It has become fashionable for many teachers to refer to themselves as “educators.” My own preference is to reject this cold substitute for “teacher.” I’d much rather be called a teacher than an educator.
To me, the word teacher has warm connotations. A teacher leads a student of any age through the steps of learning, whether beginning reading or the taxonomy of insects. A teacher is patient and helpful, a firm but trustworthy, sometimes lovable guide to new information. A teacher’s prime goal is to teach and to see the student learn.
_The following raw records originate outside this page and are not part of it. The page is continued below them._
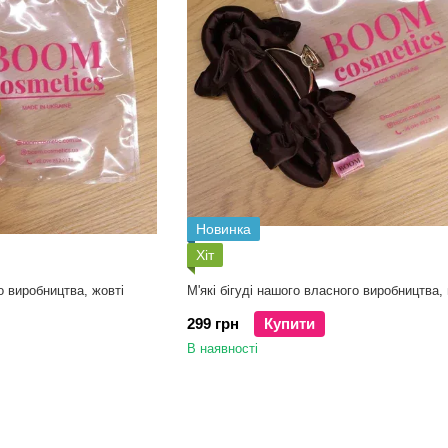
Новинка
Хіт
о виробництва, жовті
М'які бігуді нашого власного виробництва,
299 грн
Купити
В наявності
An “educator,” on the other hand, is dogmatic and judgmental. An educator propounds theories and demands that teachers implement them in their classrooms, whether they help children or not. An educator provides politicians with “input” for legislation that affects education. Educators tend to feel that ideology is more important than knowledge and that social engineering is more important than individual human achievement.
The word education
I do like the word education. My ninth grade Latin teacher taught my class that the word comes from e+ ducare, Latin for “to lead out of.” Education, he said, frees what is inside us. It furnishes our minds.
My idea of education includes learning about history, art, natural science, music, and literature as well as how to write, read, and do sums. Education is supposed to enrich our lives and lead us to our full potential as human beings. At least, that’s my notion of education: learning rich in cultural knowledge. But then, I’m a teacher, not an educator.
It’s probably significant that no mention of cultural content appears in the mission statement of the new Common Core State Standards:
The standards are designed to be robust and relevant to the real world, reflecting the knowledge and skills that our young people need for success in college and careers. With American students fully prepared for the future, our communities will be best positioned to compete successfully in the global economy.
Sounds more like job training than education.